The nullah is also behind Gaunspur villagers’ dental issues and mysterious ailments in Burj Mohar village, also located in Fazilka. Both these villages also report a high cancer burden.

“At least 1,500 people in Dharangwala have severe skin conditions,” said Singh. “Most households have ill family members, but people are afraid to go to hospitals and get a diagnosis. Many also lack the resources for treatment.”

Read more: Punjab Assembly Elections 2022: The rivers that gave Punjab its name, are dying; But is anybody paying attention

Effluents from industries in the region and municipal waste gets dumped into the nullah, which has turned black and has a nauseating odour. Several studies have documented the presence of heavy metals in the stream. 

“The canal is black due to pollution in March and April,” a resident told DTE. The village had a common reverse osmosis water filtration system installed 10 years ago by the government. It stopped working five years ago.

Heavy metals are also linked to cancer. Elements such as chromium, nickel, arsenic and mercury can also damage the functioning of the brain, lungs, kidney, liver, blood composition and other vital organs. 

Alarmingly, people with no history of alcohol consumption are being diagnosed with liver cirrhosis — a condition that damages the organ permanently. In the last year alone, there were 8-10 such cases, according to Balkaran Singh, a farmer.

Sunil Kumar, a 25-year-old labourer, cannot work anymore. Wounds cover his hands and legs. They would bleed suddenly. “It is painful,” he said. Similarly, 45-year-old Dhyalchander has been suffering for the last 10 years. He gets pustules that bleed when exposed to water or the sun.

“Labourers are directly exposed to the canal water and get severe skin issues. Kumar is currently on anti-allergic medications and antibiotics,” Pal explained.

Read more: Groundwater quality deteriorating in Tamil Nadu’s industrial areas: CSE

The groundwater in the village is not fit for consumption either, likely tainted by the polluted canal water.
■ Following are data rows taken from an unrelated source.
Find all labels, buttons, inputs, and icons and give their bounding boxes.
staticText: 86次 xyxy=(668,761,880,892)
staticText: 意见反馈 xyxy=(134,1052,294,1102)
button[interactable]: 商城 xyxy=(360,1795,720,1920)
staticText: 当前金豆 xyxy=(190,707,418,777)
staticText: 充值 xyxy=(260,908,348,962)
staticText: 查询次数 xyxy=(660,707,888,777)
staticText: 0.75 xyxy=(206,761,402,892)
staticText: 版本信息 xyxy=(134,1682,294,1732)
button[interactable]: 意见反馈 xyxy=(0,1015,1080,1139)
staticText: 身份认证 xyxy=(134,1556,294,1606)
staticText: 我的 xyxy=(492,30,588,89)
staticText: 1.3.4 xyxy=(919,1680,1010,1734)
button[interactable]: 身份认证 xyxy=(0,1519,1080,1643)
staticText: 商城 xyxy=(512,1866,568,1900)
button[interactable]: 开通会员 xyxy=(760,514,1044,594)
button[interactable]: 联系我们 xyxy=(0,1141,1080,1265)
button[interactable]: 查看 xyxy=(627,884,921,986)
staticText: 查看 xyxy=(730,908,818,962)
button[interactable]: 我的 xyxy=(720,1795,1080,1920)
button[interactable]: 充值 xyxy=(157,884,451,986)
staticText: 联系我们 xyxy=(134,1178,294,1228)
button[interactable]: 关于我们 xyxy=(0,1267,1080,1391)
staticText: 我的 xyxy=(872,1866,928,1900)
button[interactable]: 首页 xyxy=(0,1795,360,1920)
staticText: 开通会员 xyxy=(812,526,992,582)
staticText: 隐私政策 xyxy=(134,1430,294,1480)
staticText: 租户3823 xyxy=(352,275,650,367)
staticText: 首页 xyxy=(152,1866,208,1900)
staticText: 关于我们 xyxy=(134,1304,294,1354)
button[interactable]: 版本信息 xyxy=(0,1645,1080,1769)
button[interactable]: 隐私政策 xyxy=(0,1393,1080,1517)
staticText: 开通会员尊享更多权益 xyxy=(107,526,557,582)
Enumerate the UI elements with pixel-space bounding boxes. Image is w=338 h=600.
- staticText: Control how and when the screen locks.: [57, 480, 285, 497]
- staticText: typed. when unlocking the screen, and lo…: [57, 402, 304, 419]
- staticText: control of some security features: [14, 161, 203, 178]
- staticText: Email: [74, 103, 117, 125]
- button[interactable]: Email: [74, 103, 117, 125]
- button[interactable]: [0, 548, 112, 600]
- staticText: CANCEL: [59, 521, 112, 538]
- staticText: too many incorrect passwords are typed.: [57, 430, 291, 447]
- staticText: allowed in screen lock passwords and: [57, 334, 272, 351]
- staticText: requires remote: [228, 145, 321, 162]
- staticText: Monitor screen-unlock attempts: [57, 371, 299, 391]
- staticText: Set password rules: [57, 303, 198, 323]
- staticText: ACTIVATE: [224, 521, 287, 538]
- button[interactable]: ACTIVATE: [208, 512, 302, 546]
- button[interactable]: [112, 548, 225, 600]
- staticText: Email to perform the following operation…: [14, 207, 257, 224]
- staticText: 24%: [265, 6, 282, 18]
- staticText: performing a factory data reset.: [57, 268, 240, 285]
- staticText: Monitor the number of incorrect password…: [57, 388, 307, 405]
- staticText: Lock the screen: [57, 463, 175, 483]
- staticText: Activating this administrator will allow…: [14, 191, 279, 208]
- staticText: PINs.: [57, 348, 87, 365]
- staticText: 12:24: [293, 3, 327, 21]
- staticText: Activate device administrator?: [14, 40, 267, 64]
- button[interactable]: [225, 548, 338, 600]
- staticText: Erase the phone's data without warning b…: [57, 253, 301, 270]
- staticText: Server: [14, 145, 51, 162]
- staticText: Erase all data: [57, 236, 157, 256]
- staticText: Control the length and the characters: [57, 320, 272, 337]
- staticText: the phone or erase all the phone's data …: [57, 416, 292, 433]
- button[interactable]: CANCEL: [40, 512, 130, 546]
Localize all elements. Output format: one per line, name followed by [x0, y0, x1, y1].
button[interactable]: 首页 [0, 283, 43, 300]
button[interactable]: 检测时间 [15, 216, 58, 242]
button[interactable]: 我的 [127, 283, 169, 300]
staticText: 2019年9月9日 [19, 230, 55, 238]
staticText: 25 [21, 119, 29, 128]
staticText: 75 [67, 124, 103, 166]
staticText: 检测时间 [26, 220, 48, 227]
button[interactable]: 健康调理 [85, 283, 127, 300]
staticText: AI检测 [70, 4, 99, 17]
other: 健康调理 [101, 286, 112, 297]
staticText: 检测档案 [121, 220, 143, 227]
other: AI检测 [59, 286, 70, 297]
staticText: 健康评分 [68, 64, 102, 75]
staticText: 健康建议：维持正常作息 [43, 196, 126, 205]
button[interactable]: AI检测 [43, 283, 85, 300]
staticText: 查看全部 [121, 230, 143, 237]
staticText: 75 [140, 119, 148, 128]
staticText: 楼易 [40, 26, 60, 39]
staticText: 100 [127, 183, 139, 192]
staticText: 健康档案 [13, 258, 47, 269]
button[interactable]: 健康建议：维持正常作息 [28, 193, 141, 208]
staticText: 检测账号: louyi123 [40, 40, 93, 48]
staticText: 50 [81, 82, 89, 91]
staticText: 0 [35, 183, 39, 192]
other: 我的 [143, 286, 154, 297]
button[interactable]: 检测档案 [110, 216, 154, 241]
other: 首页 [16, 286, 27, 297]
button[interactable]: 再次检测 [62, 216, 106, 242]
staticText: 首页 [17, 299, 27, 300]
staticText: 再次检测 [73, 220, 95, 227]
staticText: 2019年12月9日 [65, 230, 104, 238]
The total dissolved solids (TDS) level in the groundwater is much higher than the permissible limit of 500 milligrammes per litre, Singh said. The water is naturally saline.
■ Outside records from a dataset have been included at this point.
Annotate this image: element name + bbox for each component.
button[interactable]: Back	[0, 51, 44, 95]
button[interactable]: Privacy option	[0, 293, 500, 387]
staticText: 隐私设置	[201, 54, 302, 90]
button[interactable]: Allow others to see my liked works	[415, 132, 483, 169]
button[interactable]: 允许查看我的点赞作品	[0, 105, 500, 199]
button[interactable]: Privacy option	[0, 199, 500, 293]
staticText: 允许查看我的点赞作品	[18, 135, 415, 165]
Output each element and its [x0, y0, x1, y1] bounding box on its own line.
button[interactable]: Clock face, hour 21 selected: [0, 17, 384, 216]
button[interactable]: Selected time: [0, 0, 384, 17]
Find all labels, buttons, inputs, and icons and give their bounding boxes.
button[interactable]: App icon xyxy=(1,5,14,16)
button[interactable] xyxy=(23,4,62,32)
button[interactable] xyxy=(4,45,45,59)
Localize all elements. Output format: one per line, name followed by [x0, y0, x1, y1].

TDS represents dissolved organic matter and inorganic salts, including sodium, potassium, calcium, magnesium, chloride, bicarbonates and sulphates.  

Premature ageing is another concern. Many village residents look much older than their age. People over 50 lose all their teeth, claimed Singh. The reporter had found the same issues in Gaunspur as well. 

The village has also seen a spike in infertility cases.

Even breeding animals has become diffult as the cattle do not conceive, villagers said. “Earlier, a three-year-old buffalo could produce milk. Now, buffaloes can do so only after reaching five years of age,” Satinder Singh, a farmer, said.

Ten years ago, every house had at least one buffalo, Satinder said. “Now, only 1 per cent of the houses have the animals. Veterinarians have asked us to switch out the water they drink,” he added.

Read more: Ludhiana: Ineffective manhole cleanup, chemicals disposed in sewers emerge as theories for Giaspura tragedy

NGT case

Taking stock of the health impact of the polluted canal on the village, an advocate, HC Arora, filed a case in 2022 in the NGT against the state of Punjab. The NGT constituted a team to determine the source of contamination of the canal water and the causes of deformities and diseases in a large number of children.

The district commissioner for Fazilka was fined Rs 5,000 for not taking action. Soon, the DC conducted a door-to-door health survey.

“The surveyors found 475 patients. But the catch is that people were not tested. It was a verbal survey,” Balkiran Singh, a farmer, said.

In January 2023, the NGT joint committee found the water contamination levels within prescribed limits. However, the water samples drawn were not examined for heavy metals, the case document noted.

This story is part of a series on the health problems faced by people of Punjab due to pollution.